今回、ドナルド・トランプ大統領を擁する共和党は、上院では多数党を維持したものの、下院では民主党に多数党の座を奪われた。2019年に開会される新しい議会は、上院と下院で多数党が異なるねじれ議会となる。アメリカがねじれ議会を選んだのは、バラク・オバマ前大統領が再選を決めた2012年の選挙以来である。

秋口になって戦局に変化

今回の特徴を一言で表せば、「トランプ大統領の選挙」だろう。言うまでもなく、中間選挙は議会の選挙であり、投票用紙に大統領の名前はない。中間選挙の行方は、大統領選挙と同時に行われる議会選挙よりも、それぞれの選挙区の事情や候補者の特性に左右されやすいのが普通である。

だが、今回は違う。つねに戦局を左右してきたのは、トランプ大統領への評価である。選挙戦の序盤は、トランプ大統領への批判が民主党の追い風となった。2018年の夏を迎える頃には、民主党の大勝を意味する「青い波(Blue Wave)」が起こり、「上下両院で多数党が交代する」との見方が浮上した。「ピンクの波(Pink Wave)」と呼ばれる女性候補の台頭も、トランプ大統領に対する反発に支えられた側面が大きい。

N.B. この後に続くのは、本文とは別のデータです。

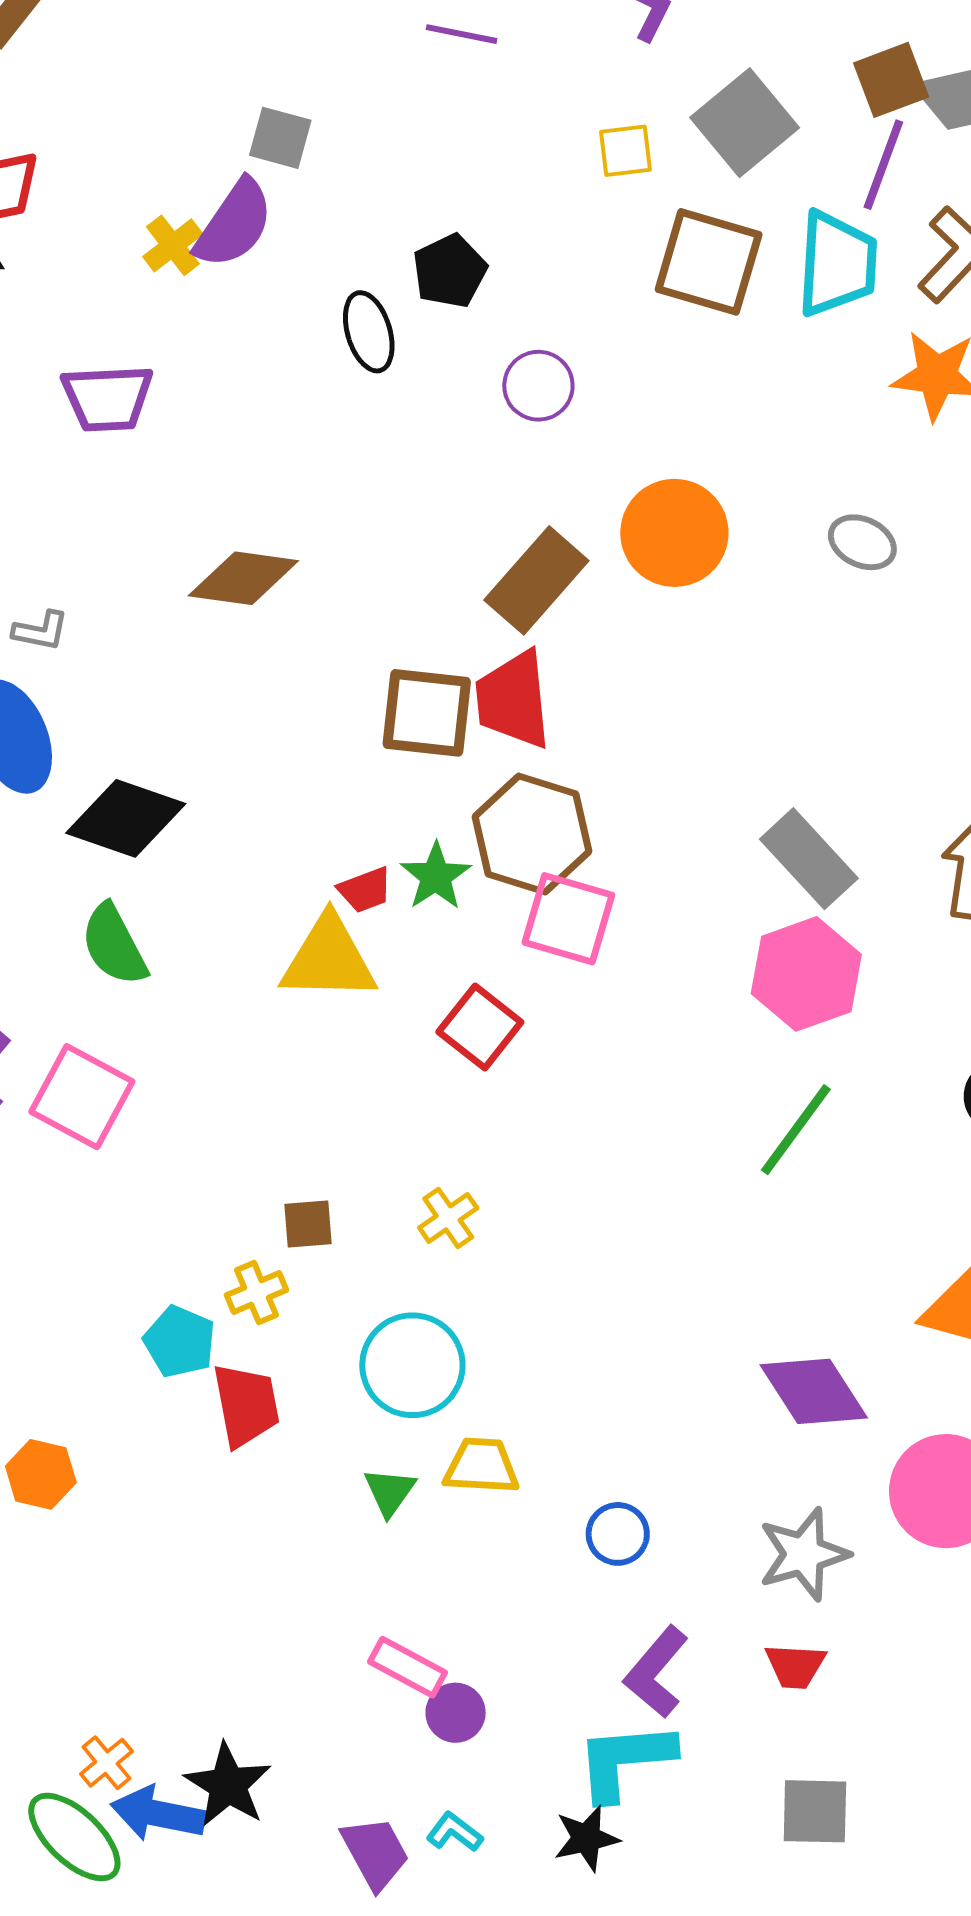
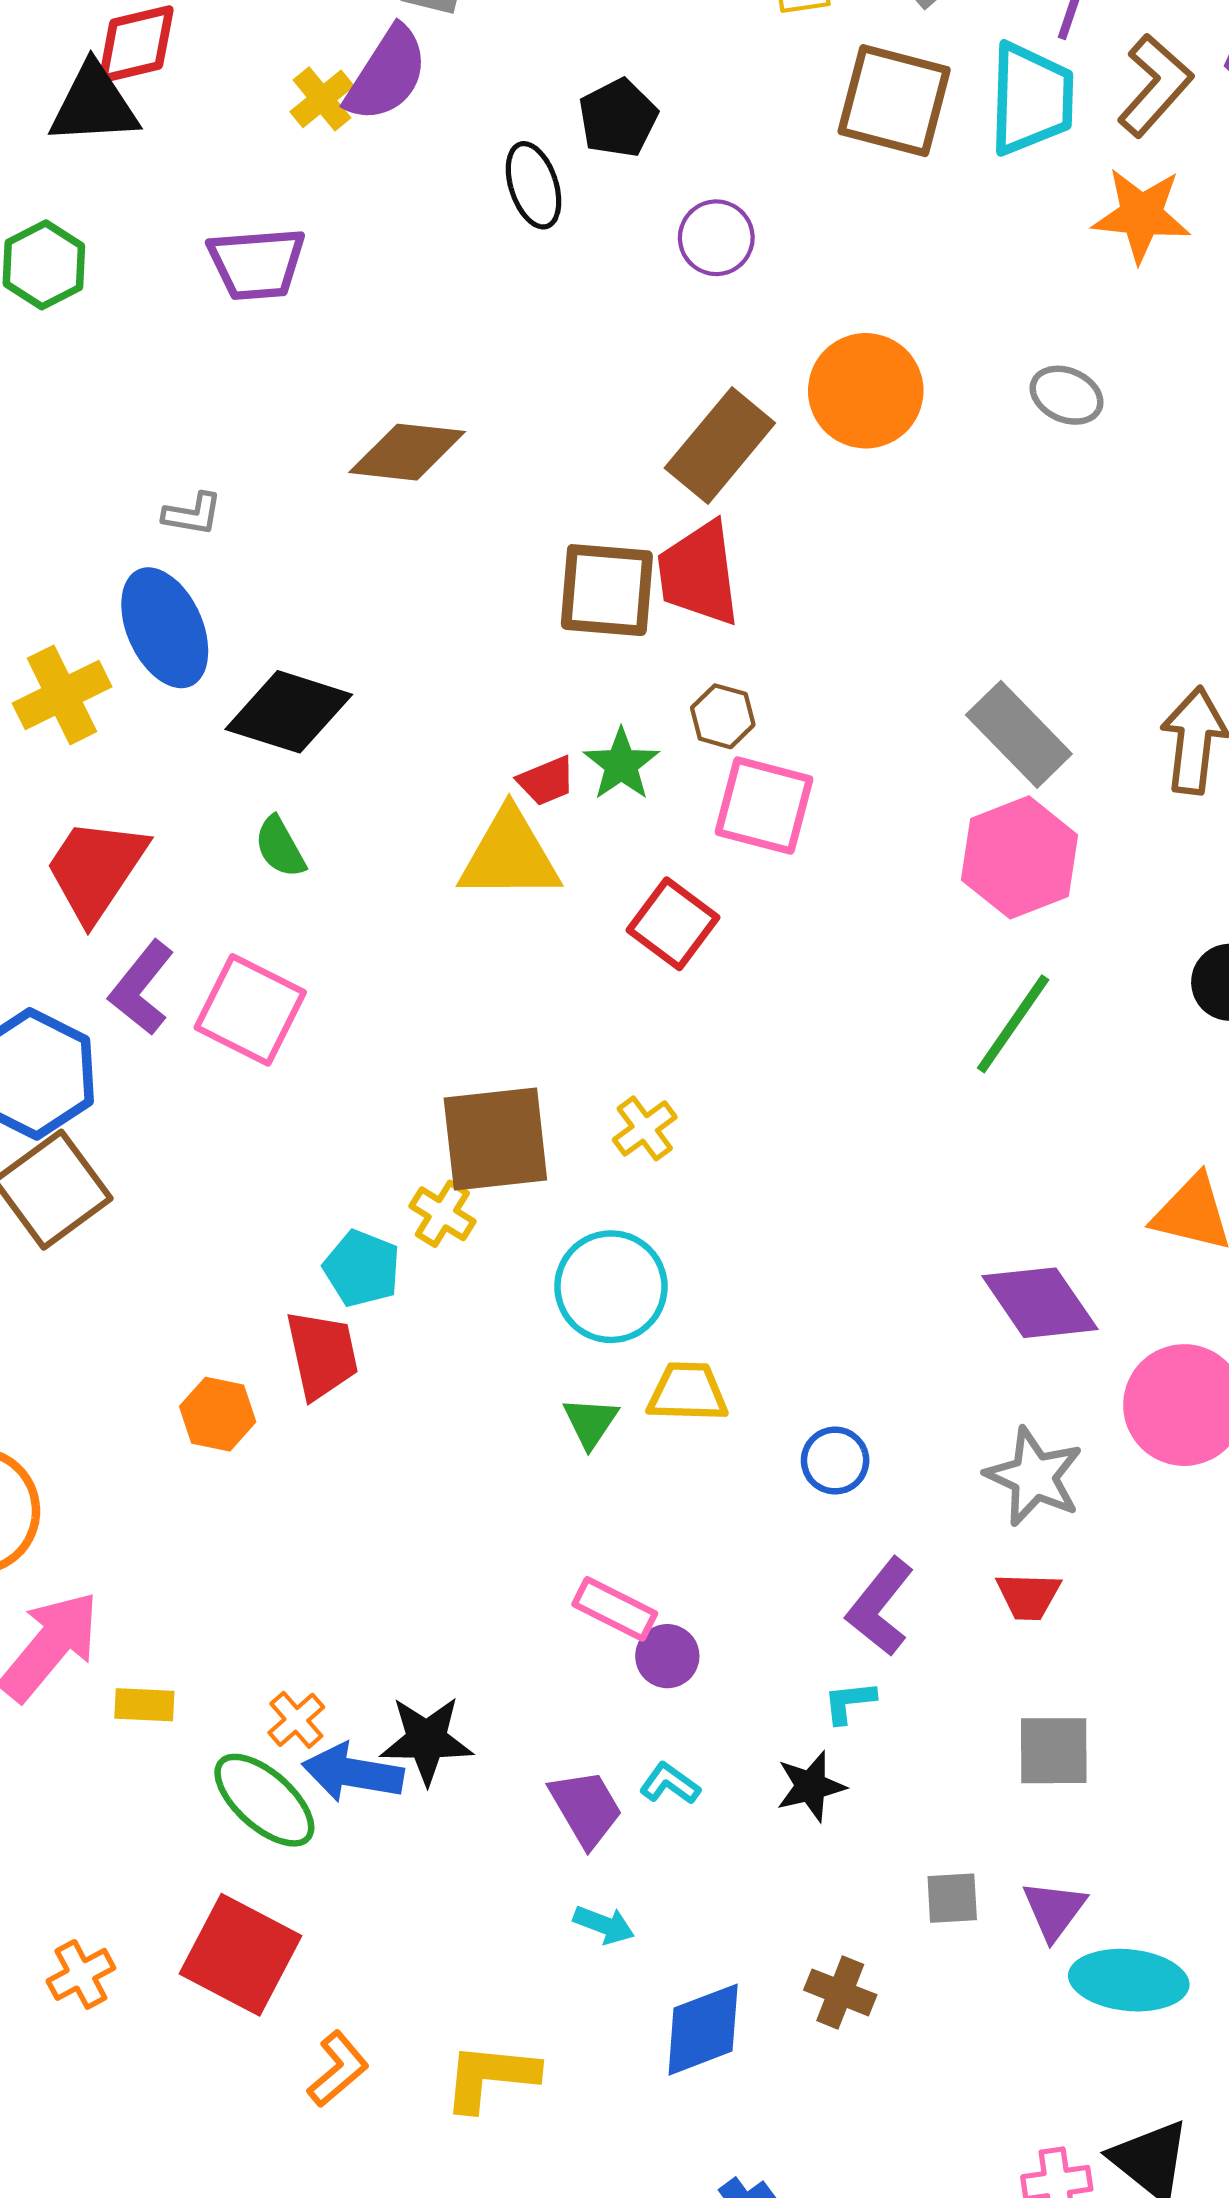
brown hexagon: (532, 834) -> (723, 716), size x0.5
green semicircle: (114, 945) -> (280, 847), size x0.7
brown square: (308, 1224) -> (495, 1139), size x2.0
yellow cross: (256, 1293) -> (442, 1214), turned -34
red trapezoid: (246, 1405) -> (322, 1355), moved
gray star: (804, 1554) -> (1034, 1477), turned -30
cyan L-shape: (625, 1761) -> (849, 1702), size x0.5
black star: (228, 1785) -> (427, 1740), turned -30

秋口になって戦局が変わり、共和党の追い上げが可能になったのも、トランプ大統領のおかげである。秋口に入りトランプ大統領は、遊説などによる共和党の支援に本腰を入れ始めた。最高裁判事の議会承認や、中米からの移民の大量移動(キャラバン)をきっかけに、トランプ大統領は熱心な支持者の危機感をあおり始めた。

世論の分断を追い風とする手法は、まさに2016年大統領選挙の再来である。ブレット・カバノー氏の最高裁判事への指名が共和党の追い風となったのは、保守派判事の議会承認に成功したのみならず、カバノー氏の女性問題を追及した民主党に対するトランプ大統領の激烈な批判が、2016年の大統領選挙と同様に、「ポリティカル・コレクトネス」を嫌悪する支持者の琴線に触れたからだ。